[DATA FOR REVIEW]

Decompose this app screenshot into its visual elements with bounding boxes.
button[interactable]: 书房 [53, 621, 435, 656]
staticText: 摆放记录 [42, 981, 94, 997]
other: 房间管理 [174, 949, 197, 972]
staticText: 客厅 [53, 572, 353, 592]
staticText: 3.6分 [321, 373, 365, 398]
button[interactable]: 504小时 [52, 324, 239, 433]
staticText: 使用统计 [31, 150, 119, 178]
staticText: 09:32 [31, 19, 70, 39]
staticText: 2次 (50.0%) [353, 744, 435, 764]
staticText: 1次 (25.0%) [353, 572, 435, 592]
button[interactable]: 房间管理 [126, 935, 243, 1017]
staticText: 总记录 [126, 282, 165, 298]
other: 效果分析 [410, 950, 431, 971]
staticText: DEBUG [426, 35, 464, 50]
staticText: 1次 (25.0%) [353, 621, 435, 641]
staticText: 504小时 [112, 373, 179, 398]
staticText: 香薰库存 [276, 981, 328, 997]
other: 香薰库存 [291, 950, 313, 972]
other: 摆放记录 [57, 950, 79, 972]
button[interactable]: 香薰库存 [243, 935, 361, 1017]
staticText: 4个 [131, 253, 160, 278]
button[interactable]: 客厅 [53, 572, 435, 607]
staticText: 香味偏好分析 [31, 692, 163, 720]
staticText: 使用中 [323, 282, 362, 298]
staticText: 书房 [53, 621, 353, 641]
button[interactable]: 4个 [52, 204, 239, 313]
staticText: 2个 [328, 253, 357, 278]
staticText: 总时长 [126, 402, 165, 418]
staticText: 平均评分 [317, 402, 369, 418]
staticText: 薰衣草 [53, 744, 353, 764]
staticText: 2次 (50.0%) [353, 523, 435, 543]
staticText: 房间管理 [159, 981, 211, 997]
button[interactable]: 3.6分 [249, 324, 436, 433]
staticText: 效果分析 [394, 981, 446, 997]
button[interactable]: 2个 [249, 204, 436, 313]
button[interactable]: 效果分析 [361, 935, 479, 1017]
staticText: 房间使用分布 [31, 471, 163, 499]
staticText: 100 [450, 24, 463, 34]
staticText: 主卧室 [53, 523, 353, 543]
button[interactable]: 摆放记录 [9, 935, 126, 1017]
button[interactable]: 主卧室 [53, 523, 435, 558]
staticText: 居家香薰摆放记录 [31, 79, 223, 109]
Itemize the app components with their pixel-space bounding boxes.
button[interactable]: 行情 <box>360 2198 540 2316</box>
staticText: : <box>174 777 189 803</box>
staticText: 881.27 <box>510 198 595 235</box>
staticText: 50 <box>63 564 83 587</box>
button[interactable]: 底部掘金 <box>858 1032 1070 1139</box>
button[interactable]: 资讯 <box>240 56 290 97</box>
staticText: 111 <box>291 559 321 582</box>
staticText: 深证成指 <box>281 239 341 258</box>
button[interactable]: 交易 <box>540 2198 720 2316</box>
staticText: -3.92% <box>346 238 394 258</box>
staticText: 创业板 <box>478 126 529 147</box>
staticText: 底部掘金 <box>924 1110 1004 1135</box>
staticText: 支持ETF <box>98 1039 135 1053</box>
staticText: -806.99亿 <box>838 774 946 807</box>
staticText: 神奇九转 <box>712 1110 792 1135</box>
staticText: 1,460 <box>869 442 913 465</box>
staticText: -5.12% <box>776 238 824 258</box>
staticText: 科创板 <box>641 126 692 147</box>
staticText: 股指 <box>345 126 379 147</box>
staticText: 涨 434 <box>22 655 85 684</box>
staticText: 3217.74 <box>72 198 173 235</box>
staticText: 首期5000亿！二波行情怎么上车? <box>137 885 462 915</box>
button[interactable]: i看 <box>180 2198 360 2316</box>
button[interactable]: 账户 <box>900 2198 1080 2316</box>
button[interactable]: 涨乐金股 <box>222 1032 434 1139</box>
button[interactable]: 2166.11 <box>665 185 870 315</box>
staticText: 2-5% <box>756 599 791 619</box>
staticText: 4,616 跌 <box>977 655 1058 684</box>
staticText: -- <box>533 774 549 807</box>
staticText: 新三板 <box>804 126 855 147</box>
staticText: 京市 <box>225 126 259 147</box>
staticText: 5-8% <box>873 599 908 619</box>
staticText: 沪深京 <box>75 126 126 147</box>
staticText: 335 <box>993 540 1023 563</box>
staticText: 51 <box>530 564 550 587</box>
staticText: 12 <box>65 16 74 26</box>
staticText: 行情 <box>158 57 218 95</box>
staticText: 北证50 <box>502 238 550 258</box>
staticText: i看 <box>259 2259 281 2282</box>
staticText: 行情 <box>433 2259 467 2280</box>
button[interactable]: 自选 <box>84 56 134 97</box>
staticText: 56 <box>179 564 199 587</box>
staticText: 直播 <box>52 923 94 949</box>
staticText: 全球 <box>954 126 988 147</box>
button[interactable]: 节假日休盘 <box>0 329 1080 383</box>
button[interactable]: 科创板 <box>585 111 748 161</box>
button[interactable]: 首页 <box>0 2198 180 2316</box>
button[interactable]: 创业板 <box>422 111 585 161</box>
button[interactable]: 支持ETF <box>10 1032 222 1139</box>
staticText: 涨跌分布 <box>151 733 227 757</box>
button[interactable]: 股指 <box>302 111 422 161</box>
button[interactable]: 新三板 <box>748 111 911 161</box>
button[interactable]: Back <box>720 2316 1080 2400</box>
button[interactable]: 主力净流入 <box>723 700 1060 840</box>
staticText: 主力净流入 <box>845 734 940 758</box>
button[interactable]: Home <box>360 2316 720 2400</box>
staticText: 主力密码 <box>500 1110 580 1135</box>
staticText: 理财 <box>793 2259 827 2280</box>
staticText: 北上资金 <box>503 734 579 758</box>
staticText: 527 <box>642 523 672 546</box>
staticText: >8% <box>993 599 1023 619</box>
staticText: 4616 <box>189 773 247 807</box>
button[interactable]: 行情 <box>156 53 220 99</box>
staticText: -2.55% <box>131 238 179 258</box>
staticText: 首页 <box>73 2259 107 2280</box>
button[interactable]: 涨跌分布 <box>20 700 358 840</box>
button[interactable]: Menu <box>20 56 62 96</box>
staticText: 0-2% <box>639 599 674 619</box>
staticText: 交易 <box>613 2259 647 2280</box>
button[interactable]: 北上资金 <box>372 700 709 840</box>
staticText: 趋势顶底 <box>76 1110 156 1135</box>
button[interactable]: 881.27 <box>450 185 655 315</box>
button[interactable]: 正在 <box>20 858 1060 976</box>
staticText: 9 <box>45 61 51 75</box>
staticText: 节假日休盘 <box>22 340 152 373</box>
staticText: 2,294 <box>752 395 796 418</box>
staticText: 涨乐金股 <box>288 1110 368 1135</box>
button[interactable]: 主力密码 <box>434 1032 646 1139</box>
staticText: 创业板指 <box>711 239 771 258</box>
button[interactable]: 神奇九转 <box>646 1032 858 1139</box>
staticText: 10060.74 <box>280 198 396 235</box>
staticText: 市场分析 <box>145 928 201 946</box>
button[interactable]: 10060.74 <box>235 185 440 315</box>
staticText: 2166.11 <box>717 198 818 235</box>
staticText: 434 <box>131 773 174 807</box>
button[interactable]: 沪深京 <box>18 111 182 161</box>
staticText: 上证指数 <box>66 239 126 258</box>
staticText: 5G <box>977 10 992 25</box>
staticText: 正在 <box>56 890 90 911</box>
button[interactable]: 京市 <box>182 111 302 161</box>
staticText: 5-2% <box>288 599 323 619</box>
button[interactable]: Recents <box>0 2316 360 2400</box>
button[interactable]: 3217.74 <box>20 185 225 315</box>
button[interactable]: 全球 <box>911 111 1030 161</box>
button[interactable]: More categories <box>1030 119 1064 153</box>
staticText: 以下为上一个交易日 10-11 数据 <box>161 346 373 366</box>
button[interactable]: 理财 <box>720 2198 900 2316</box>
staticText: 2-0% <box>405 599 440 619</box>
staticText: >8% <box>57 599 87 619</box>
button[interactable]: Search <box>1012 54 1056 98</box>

[/DATA FOR REVIEW]

Only the lines with the string "boxes" are wanted; pick them out of the records above and copy them.

_SOLUTION TO THE PROBLEM_
Decompose this app screenshot into its visual elements with bounding boxes.
Itemize the app components with their pixel-space bounding boxes.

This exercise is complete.